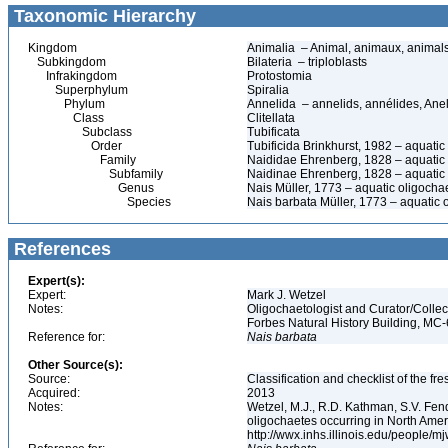
Taxonomic Hierarchy
Kingdom
Animalia – Animal, animaux, animal
Subkingdom
Bilateria – triploblasts
Infrakingdom
Protostomia
Superphylum
Spiralia
Phylum
Annelida – annelids, annélides, An
Class
Clitellata
Subclass
Tubificata
Order
Tubificida Brinkhurst, 1982 – aquati
Family
Naididae Ehrenberg, 1828 – aquatic
Subfamily
Naidinae Ehrenberg, 1828 – aquatic
Genus
Nais Müller, 1773 – aquatic oligoch
Species
Nais barbata Müller, 1773 – aquatic
References
Expert(s):
Expert:
Mark J. Wetzel
Notes:
Oligochaetologist and Curator/Collect
Forbes Natural History Building, MC
Reference for:
Nais
barbata
Other Source(s):
Source:
Classification and checklist of the f
Acquired:
2013
Notes:
Wetzel, M.J., R.D. Kathman, S.V. Fend
oligochaetes occurring in North Ame
http://wwx.inhs.illinois.edu/people/m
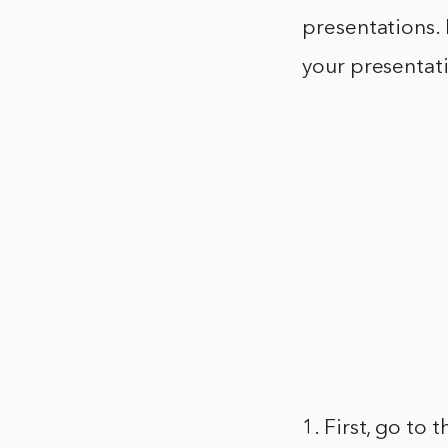
presentations.
your presentat
1. First, go to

TASK PROMPT
Retype each record exactly as it stands, but do not include the pictures.

EXERCISE ANSWER
Taxonomic Hierarchy
Kingdom
Animalia – Animal, animaux, animal
Subkingdom
Bilateria – triploblasts
Infrakingdom
Protostomia
Superphylum
Spiralia
Phylum
Annelida – annelids, annélides, An
Class
Clitellata
Subclass
Tubificata
Order
Tubificida Brinkhurst, 1982 – aquati
Family
Naididae Ehrenberg, 1828 – aquatic
Subfamily
Naidinae Ehrenberg, 1828 – aquatic
Genus
Nais Müller, 1773 – aquatic oligoch
Species
Nais barbata Müller, 1773 – aquatic
References
Expert(s):
Expert:
Mark J. Wetzel
Notes:
Oligochaetologist and Curator/Collect
Forbes Natural History Building, MC
Reference for:
Nais
barbata
Other Source(s):
Source:
Classification and checklist of the f
Acquired:
2013
Notes:
Wetzel, M.J., R.D. Kathman, S.V. Fend
oligochaetes occurring in North Ame
http://wwx.inhs.illinois.edu/people/m
presentations.
your presentat
1. First, go to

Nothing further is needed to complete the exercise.